中に物が大量に入った状態でアイテムボックスを解除すると、場合によっては収納用品が破裂したり、収納物が破損する。
外部損傷が起こると、物が零れ落ちたり、損傷具合によってはアイテムボックスが破裂する。
―――――
「注目はやっぱりアイテムボックスだね。アイテムボックスっていうか、入れ物を空間拡張するスキルなわけね」
命子は早速実験してみた。
いつも使っているリュックサックをアイテムボックス化すると、魔力が常時10持っていかれた。今の命子にはそこまで痛くないが、重要なことなのでメモだ。
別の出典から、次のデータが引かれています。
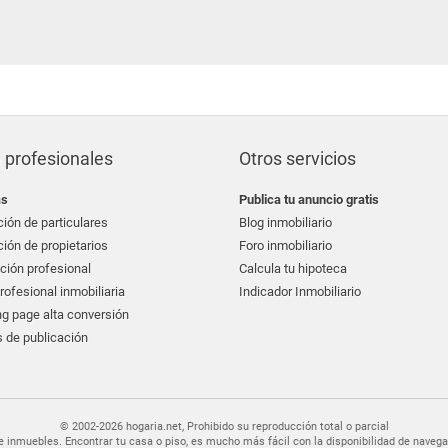
fincas roque
bonnin sanso
alfa baleares
 profesionales
Otros servicios
as
Publica tu anuncio gratis
ión de particulares
Blog inmobiliario
ión de propietarios
Foro inmobiliario
ción profesional
Calcula tu hipoteca
ofesional inmobiliaria
Indicador Inmobiliario
g page alta conversión
 de publicación
© 2002-2026 hogaria.net, Prohibido su reproducción total o parcial
er de inmuebles. Encontrar tu casa o piso, es mucho más fácil con la disponibilidad de nav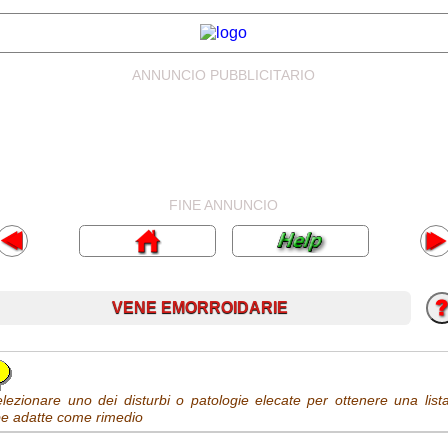
ANNUNCIO PUBBLICITARIO
FINE ANNUNCIO
VENE EMORROIDARIE
lezionare uno dei disturbi o patologie elecate per ottenere una lista
be adatte come rimedio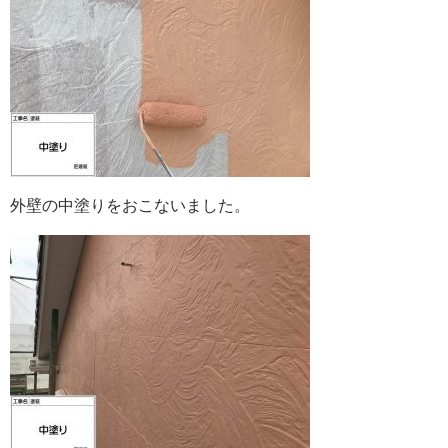
外壁の中塗りをおこないました。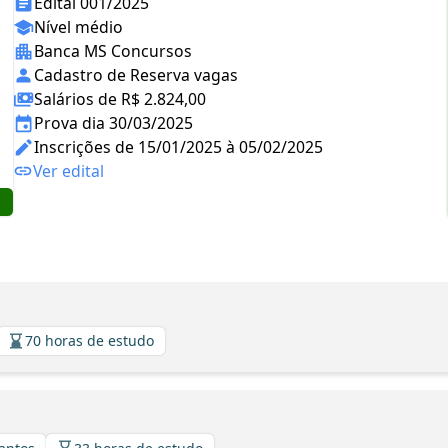
Edital 001/2025
Nível médio
Banca MS Concursos
Cadastro de Reserva vagas
Salários de R$ 2.824,00
Prova dia 30/03/2025
Inscrições de 15/01/2025 à 05/02/2025
Ver edital
70 horas de estudo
ちなみに、『冒険者』自体は魔力が19持っていかれた。
たぶん、【スタミナアップ 中】がかなり重いのだろう。
アイテムボックス起動でトータル29だ。普通の人なら魔力が枯渇する。
命子はお気に入りのぬいぐるみであるクマーヌ♀を入れてから中を覗くと、いつも通りのリュックサックの空間にクマーヌがちょこんと入っていた。
「ぬぬっ、何も変わってないぞ?」
首を傾げながら、ある程度物を入れてから覗いてみる。
すると明らかに空間が広くなっており、クマーヌはすでに頭しか見えない。
「ほっほう」
気を良くした命子はどんどんものを入れていく。
そうして中身を覗いてみると、ごっちゃごっちゃになって入っていた。
明らかにリュックサックの内容量を超えた品を入れたが、本当に1立方メートルあるか分からない。なにせ、リュックサックの入り口近くまで物が詰まっているからだ。
「ヤバい!」
『凄い』を意味するヤバいではない。文字通りヤバかった。
何がヤバいかと言えば、見える範囲のニギニギボールが潰れているのだ。
つまり下のほうにあるクマーヌや漫画本は……変な痕がついちゃう!
命子は慌てて中身を取り出した。
ここで命子は気づく。
このスキルは、ラノベにあるように念じたら目当ての物が手に収まるスキルではないということに。
詰めた順に物品は下へ行くので、取り出すならば上の物から順に取り出していかなくてはならないのだ。
肝心な時に道具が見つからない青いロボよろしく、詰めた物を上から順番に取り出していく。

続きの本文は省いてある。